Same Go code. Same template. Two lines of HTML promote the experience from server-rendered-with-reload to in-place reactive.
So far the counter reacts within a single tab. To make every tab of the same session stay in lockstep, go back to counter.go and add two things — a Mount method, and one line per action (highlighted):
// Mount subscribes the self-topic so peer tabs of the same session receive
// the Increment / Decrement dispatches Publish'd from the actions below.
func (c *CounterController) Mount(s CounterState, ctx *livetemplate.Context) (CounterState, error) {
if err := ctx.Subscribe(ctx.SelfTopic()); err != nil {
return s, err
}
return s, nil
}
// Increment is invoked when the user clicks the "+1" button. The runtime
// calls it with a clone of the current state and stores whatever you return.
// The Publish call tells peer tabs subscribed to the same SelfTopic() to run
// Increment too, keeping multiple embeds and tabs in lockstep.
func (c *CounterController) Increment(s CounterState, ctx *livetemplate.Context) (CounterState, error) {
s.Counter++
if err := ctx.Publish(ctx.SelfTopic(), "Increment", nil); err != nil {
return s, err
}
return s, nil
}
// Decrement follows the same pattern.
func (c *CounterController) Decrement(s CounterState, ctx *livetemplate.Context) (CounterState, error) {
s.Counter--
if err := ctx.Publish(ctx.SelfTopic(), "Decrement", nil); err != nil {
return s, err
}
return s, nil
}
Two things make multi-tab sync work. In Mount, ctx.Subscribe(ctx.SelfTopic()) opts the connection in to peer fan-out for its own session (SelfTopic() resolves to the reserved-namespace string lvt:session:<groupID> and is ACL-exempt). Then in each action, ctx.Publish(ctx.SelfTopic(), "Increment", nil) (and the matching Decrement) fans the named action out to every other connection that subscribed. Without the Subscribe, the Publish has no receiver; without the Publish, no peer ever runs the action. With both, the tabs stay in lockstep.
To prove it, here are two embeds against the same counter, side by side:
Click +1 in one — watch the other update in real time. They're talking to the same upstream session, and the Mount-side Subscribe(SelfTopic()) plus action-side Publish(SelfTopic(), ...) are what makes them stay synced. (On a narrow viewport the embeds stack vertically — the fan-out still works.)
Why does this stay scoped to your browser? LiveTemplate's default authenticator (
AnonymousAuthenticator) uses a cookie to assign each browser a stable session group.
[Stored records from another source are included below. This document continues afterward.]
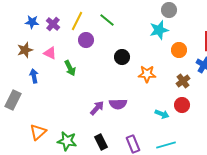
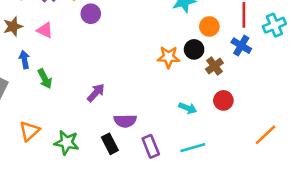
black circle: (122, 57) -> (194, 49), moved
green arrow: (70, 68) -> (45, 79), moved
purple semicircle: (118, 104) -> (125, 121), moved
red circle: (182, 105) -> (223, 100), moved
purple arrow: (97, 108) -> (96, 93), moved

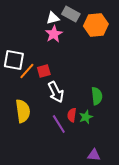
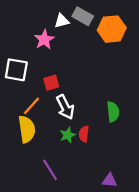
pink star: (54, 34) -> (44, 40), moved
orange line: (27, 71) -> (31, 106), moved
green star: (86, 117) -> (68, 135), moved
purple line: (59, 124) -> (50, 170), moved

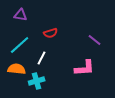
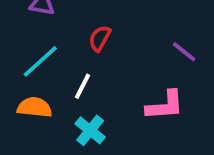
red semicircle: (51, 33) -> (100, 38), turned 136
cyan cross: (37, 81) -> (90, 130), moved, turned -35

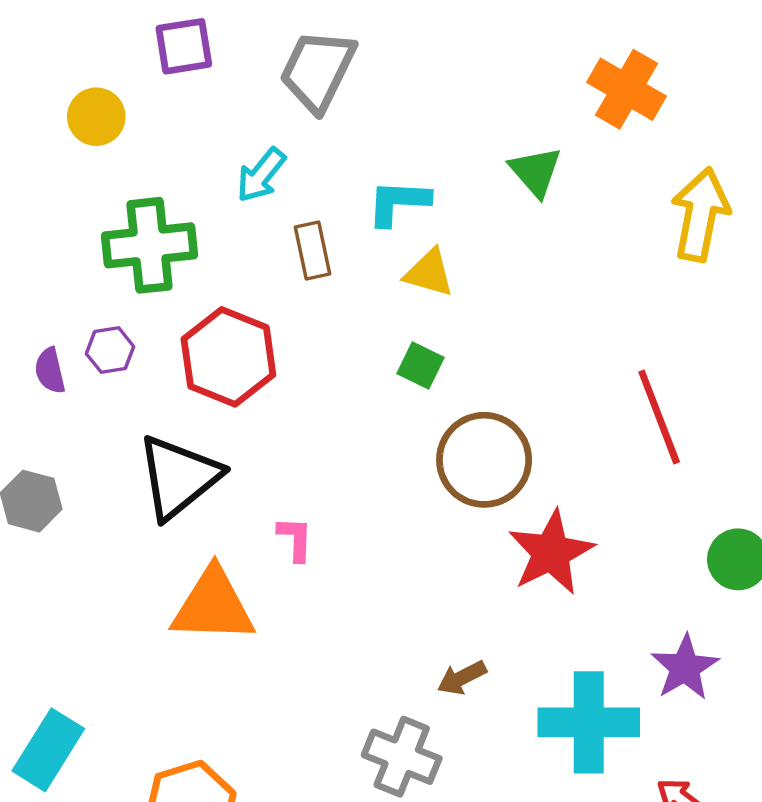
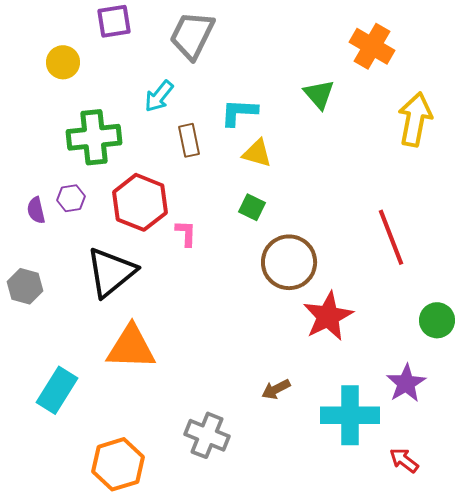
pink L-shape: (295, 539) -> (186, 233), moved
cyan rectangle: (48, 750) -> (57, 390), moved
gray cross: (402, 757) -> (207, 435), moved

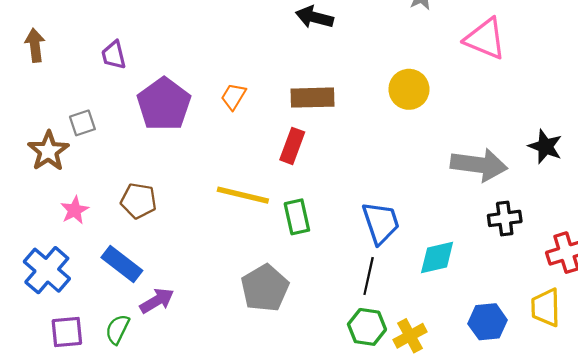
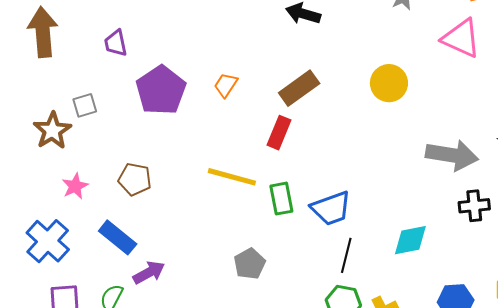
brown arrow: (35, 45) -> (43, 32), size x1.6
brown rectangle: (312, 98) -> (299, 88), turned -36
blue trapezoid: (381, 223) -> (331, 208), moved, turned 87
gray pentagon: (265, 288) -> (250, 264), size x0.7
Tabs from the same browser share that group — that's why the two embeds above sync. Different browsers — or an incognito window in the same browser — get different cookies, different groups, and isolated state. For a public docs site this is the right default: every visitor gets a clean slate, and the peer-fan-out demo still proves the feature within their own browser. See Recipes/Counter, deeper for the full session-group + scaling story.
You wrote a counter that:
…in about 50 lines of Go and HTML, with no build step, no client-side framework, no custom template language. The two embeds above? They're the same code rendered live. Every click you've done has gone through your handler, published to peer tabs via ctx.Publish, and patched the DOM.